Exercise prompt: Read the records and write them out again exactly.

── Material for this task

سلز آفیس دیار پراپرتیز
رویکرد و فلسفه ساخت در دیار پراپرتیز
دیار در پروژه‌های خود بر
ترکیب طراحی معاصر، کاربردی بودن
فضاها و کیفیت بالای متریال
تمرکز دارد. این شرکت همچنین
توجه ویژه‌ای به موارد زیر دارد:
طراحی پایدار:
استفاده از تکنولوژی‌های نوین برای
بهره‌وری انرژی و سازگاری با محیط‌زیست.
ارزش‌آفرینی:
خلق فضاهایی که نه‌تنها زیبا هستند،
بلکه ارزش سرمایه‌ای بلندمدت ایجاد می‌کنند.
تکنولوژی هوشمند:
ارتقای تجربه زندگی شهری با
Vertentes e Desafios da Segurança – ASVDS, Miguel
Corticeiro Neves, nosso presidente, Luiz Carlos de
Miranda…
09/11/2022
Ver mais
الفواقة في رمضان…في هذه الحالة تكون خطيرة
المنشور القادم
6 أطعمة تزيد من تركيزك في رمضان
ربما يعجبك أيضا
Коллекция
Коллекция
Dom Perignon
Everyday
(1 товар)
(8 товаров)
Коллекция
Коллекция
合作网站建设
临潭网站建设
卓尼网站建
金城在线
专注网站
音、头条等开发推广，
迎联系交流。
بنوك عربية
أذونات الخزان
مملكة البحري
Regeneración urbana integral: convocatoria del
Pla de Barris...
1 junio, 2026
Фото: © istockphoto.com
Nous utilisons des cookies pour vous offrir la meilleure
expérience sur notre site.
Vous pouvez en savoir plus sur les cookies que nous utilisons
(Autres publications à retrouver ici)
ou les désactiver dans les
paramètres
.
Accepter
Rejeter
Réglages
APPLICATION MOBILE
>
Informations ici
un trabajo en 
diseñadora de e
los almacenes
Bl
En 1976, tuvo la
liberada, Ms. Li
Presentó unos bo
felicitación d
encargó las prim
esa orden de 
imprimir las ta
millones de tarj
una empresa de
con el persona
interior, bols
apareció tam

────

Answer for the task:
سلز آفیس دیار پراپرتیز
رویکرد و فلسفه ساخت در دیار پراپرتیز
دیار در پروژه‌های خود بر
ترکیب طراحی معاصر، کاربردی بودن
فضاها و کیفیت بالای متریال
تمرکز دارد. این شرکت همچنین
توجه ویژه‌ای به موارد زیر دارد:
طراحی پایدار:
استفاده از تکنولوژی‌های نوین برای
بهره‌وری انرژی و سازگاری با محیط‌زیست.
ارزش‌آفرینی:
خلق فضاهایی که نه‌تنها زیبا هستند،
بلکه ارزش سرمایه‌ای بلندمدت ایجاد می‌کنند.
تکنولوژی هوشمند:
ارتقای تجربه زندگی شهری با
Vertentes e Desafios da Segurança – ASVDS, Miguel
Corticeiro Neves, nosso presidente, Luiz Carlos de
Miranda…
09/11/2022
Ver mais
الفواقة في رمضان…في هذه الحالة تكون خطيرة
المنشور القادم
6 أطعمة تزيد من تركيزك في رمضان
ربما يعجبك أيضا
Коллекция
Коллекция
Dom Perignon
Everyday
(1 товар)
(8 товаров)
Коллекция
Коллекция
合作网站建设
临潭网站建设
卓尼网站建
金城在线
专注网站
音、头条等开发推广，
迎联系交流。
بنوك عربية
أذونات الخزان
مملكة البحري
Regeneración urbana integral: convocatoria del
Pla de Barris...
1 junio, 2026
Фото: © istockphoto.com
Nous utilisons des cookies pour vous offrir la meilleure
expérience sur notre site.
Vous pouvez en savoir plus sur les cookies que nous utilisons
(Autres publications à retrouver ici)
ou les désactiver dans les
paramètres
.
Accepter
Rejeter
Réglages
APPLICATION MOBILE
>
Informations ici
un trabajo en 
diseñadora de e
los almacenes
Bl
En 1976, tuvo la
liberada, Ms. Li
Presentó unos bo
felicitación d
encargó las prim
esa orden de 
imprimir las ta
millones de tarj
una empresa de
con el persona
interior, bols
apareció tam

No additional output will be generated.